SmartMedia - Wikipedia, the free encyclopedia


----------



## SD-B (Oct 28, 2009)

mguertin said:


> It's very doubtful that anything aside from a real SmartMedia card will work. This happens a lot with older music gear. If you think those are hard to find you should try finding memory cards for my Alesis synth gear! (they are very special PCMCIA variants)
> 
> SmartMedia - Wikipedia, the free encyclopedia


What a shame!
I was really hoping you weren't going to say that 

Ok, I have a post in Classifieds but if anyone here sees this that might have some old cards, please let me know.

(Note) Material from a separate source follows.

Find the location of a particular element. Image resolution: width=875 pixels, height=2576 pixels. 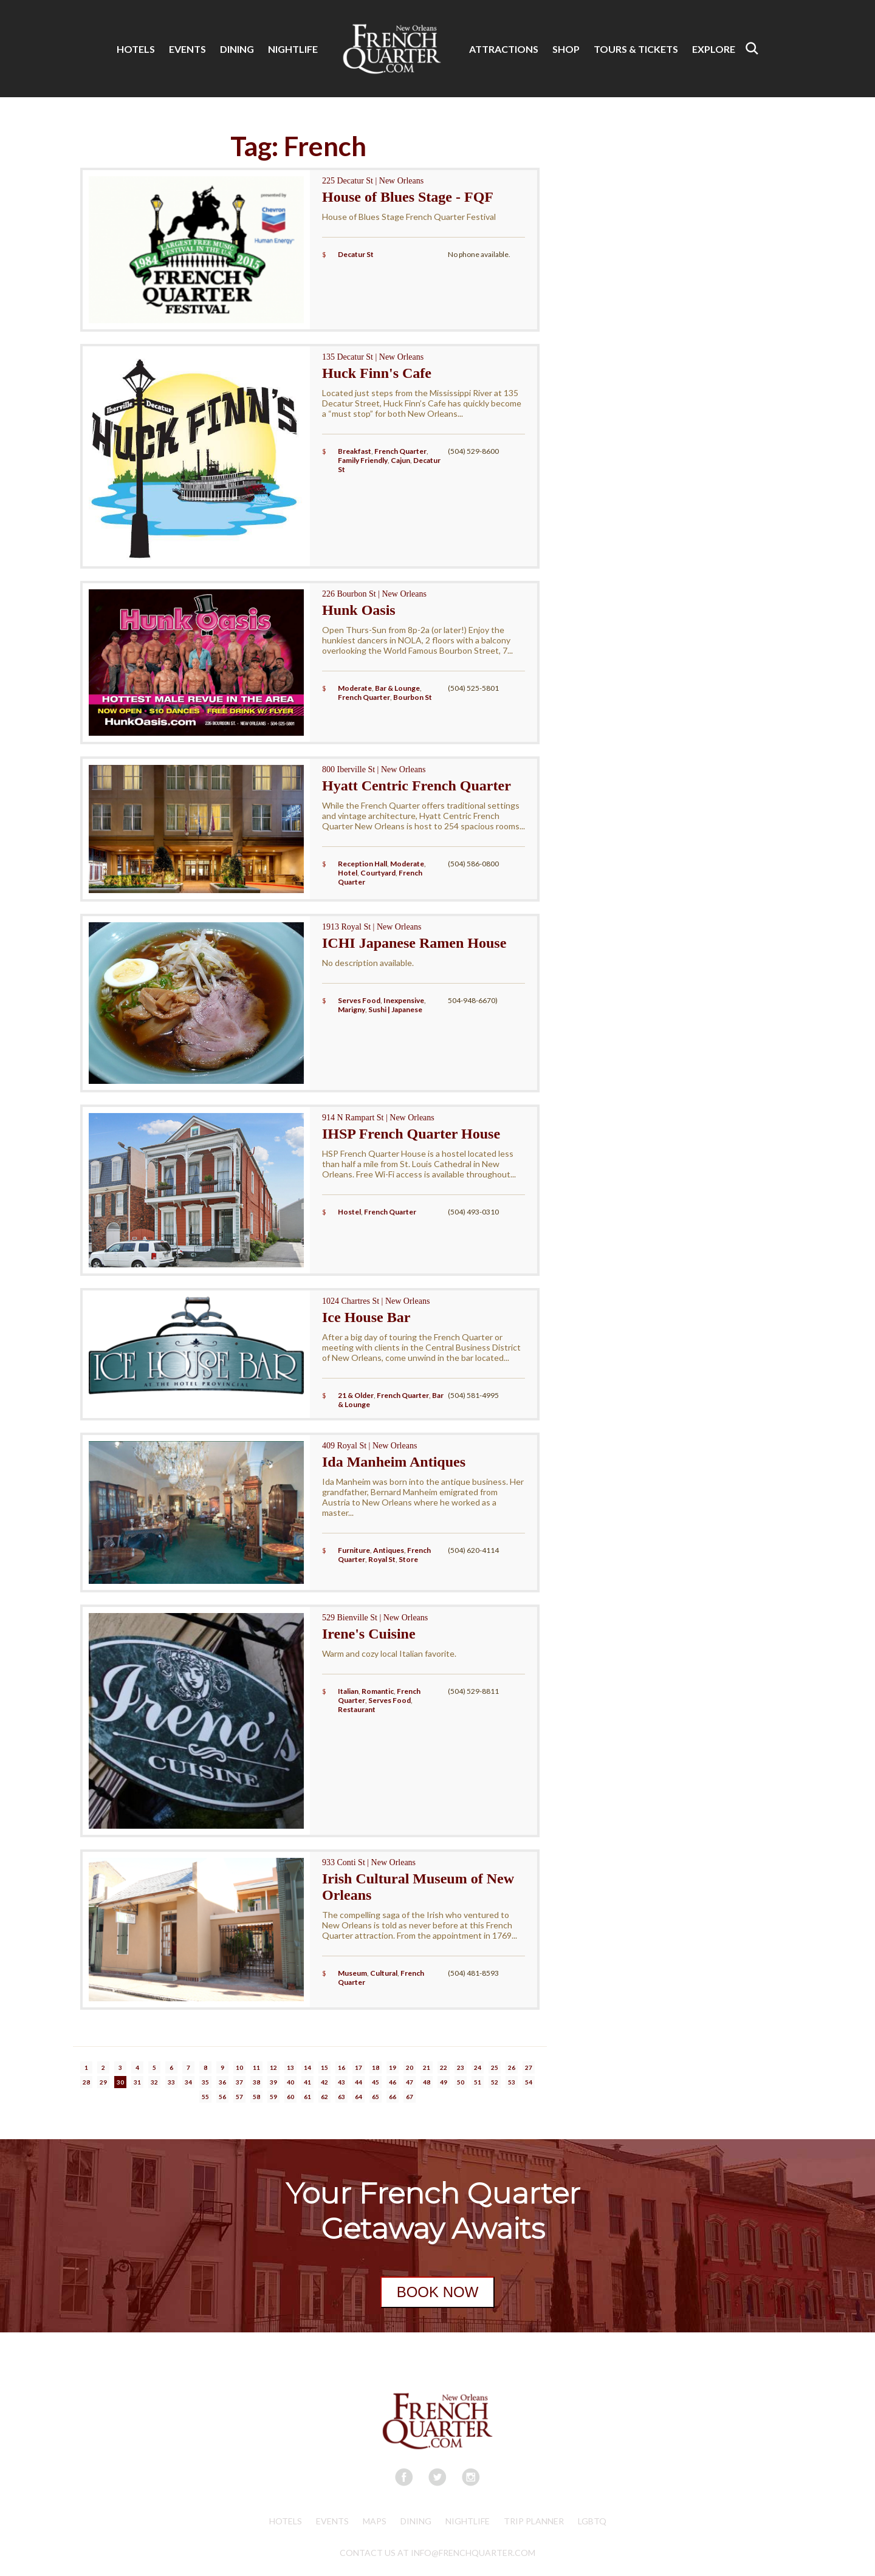 57 is located at coordinates (239, 2096).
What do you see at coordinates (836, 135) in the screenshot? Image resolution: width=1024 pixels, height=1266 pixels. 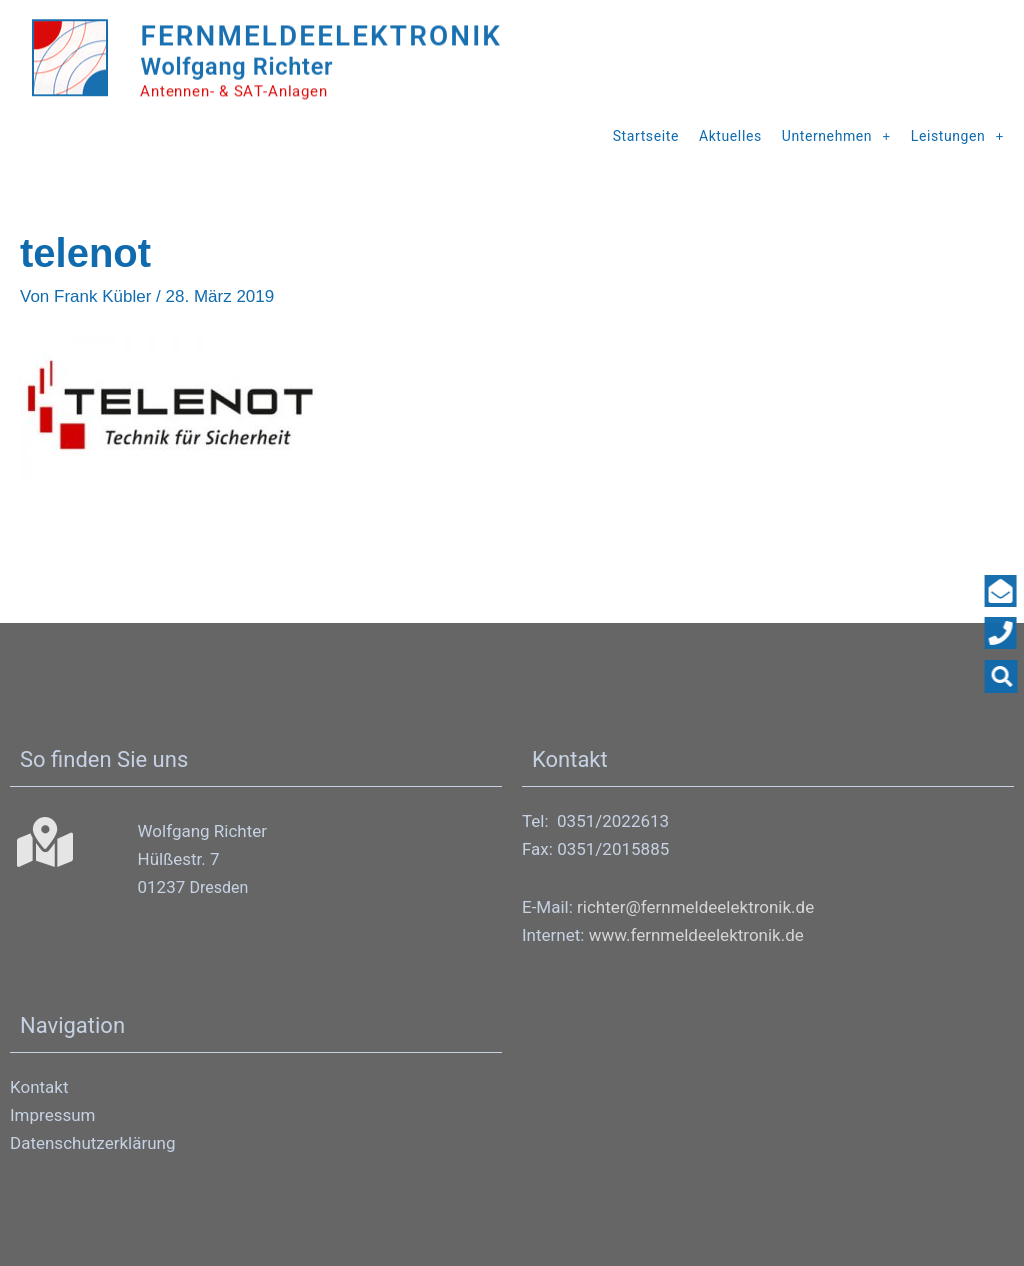 I see `Unternehmen` at bounding box center [836, 135].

They do seem very hard to find nowadays


----------



## krs (Mar 18, 2005)

I may be misunderstanding the problem, but not only do I see quite a number of vendors still selling the SmartMedia card. 64M and 128M versions including Amazon.com, there are also a number of different XD to SmartMedia card adapter available for just a few dollars - that is probably a cheaper and better solution.
Here is one picked at random:
XD to SMC SmartMedia Smart Media Memory Card Adapter on eBay.ca (item 220594041140 end time 17-Jan-11 08:28:45 EST)


http://payments.ebay.com/ws/eBayISA...tid=196518598012&ssPageName=ADME:L:OC:US:1503


----------